Using the records below, transcribe word for word the stretch from the line that contains "Ver en Google Maps" through the line that contains "participación.", both end lines included, and nothing else.

[[ RECORDS FOR THIS EXERCISE open ]]

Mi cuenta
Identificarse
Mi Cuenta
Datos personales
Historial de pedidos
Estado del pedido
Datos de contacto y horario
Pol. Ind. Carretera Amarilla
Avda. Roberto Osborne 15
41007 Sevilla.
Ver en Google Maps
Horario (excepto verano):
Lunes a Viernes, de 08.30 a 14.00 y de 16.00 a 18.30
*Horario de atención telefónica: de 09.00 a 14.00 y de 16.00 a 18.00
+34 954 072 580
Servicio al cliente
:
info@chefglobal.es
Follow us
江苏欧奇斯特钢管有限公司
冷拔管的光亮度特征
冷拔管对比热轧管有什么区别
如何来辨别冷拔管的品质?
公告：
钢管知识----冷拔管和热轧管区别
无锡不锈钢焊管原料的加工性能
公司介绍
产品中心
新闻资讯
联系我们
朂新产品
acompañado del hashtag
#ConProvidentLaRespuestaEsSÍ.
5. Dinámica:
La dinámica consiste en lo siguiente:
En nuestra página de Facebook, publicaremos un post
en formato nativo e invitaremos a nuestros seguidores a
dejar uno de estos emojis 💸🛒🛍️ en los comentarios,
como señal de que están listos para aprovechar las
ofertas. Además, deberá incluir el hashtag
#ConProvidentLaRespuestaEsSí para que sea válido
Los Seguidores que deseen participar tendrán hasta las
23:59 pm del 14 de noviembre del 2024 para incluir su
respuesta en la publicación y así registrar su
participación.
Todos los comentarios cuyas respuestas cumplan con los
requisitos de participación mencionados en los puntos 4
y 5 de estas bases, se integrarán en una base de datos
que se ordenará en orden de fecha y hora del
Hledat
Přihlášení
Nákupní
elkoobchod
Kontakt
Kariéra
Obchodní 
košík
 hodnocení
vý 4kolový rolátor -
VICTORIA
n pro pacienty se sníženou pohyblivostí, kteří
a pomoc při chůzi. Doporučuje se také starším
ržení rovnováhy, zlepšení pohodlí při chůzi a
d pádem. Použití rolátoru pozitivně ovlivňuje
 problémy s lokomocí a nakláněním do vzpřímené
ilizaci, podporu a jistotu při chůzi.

[[ RECORDS FOR THIS EXERCISE closed ]]

◆ **ANSWER TO THIS TASK**
Ver en Google Maps
Horario (excepto verano):
Lunes a Viernes, de 08.30 a 14.00 y de 16.00 a 18.30
*Horario de atención telefónica: de 09.00 a 14.00 y de 16.00 a 18.00
+34 954 072 580
Servicio al cliente
:
info@chefglobal.es
Follow us
江苏欧奇斯特钢管有限公司
冷拔管的光亮度特征
冷拔管对比热轧管有什么区别
如何来辨别冷拔管的品质?
公告：
钢管知识----冷拔管和热轧管区别
无锡不锈钢焊管原料的加工性能
公司介绍
产品中心
新闻资讯
联系我们
朂新产品
acompañado del hashtag
#ConProvidentLaRespuestaEsSÍ.
5. Dinámica:
La dinámica consiste en lo siguiente:
En nuestra página de Facebook, publicaremos un post
en formato nativo e invitaremos a nuestros seguidores a
dejar uno de estos emojis 💸🛒🛍️ en los comentarios,
como señal de que están listos para aprovechar las
ofertas. Además, deberá incluir el hashtag
#ConProvidentLaRespuestaEsSí para que sea válido
Los Seguidores que deseen participar tendrán hasta las
23:59 pm del 14 de noviembre del 2024 para incluir su
respuesta en la publicación y así registrar su
participación.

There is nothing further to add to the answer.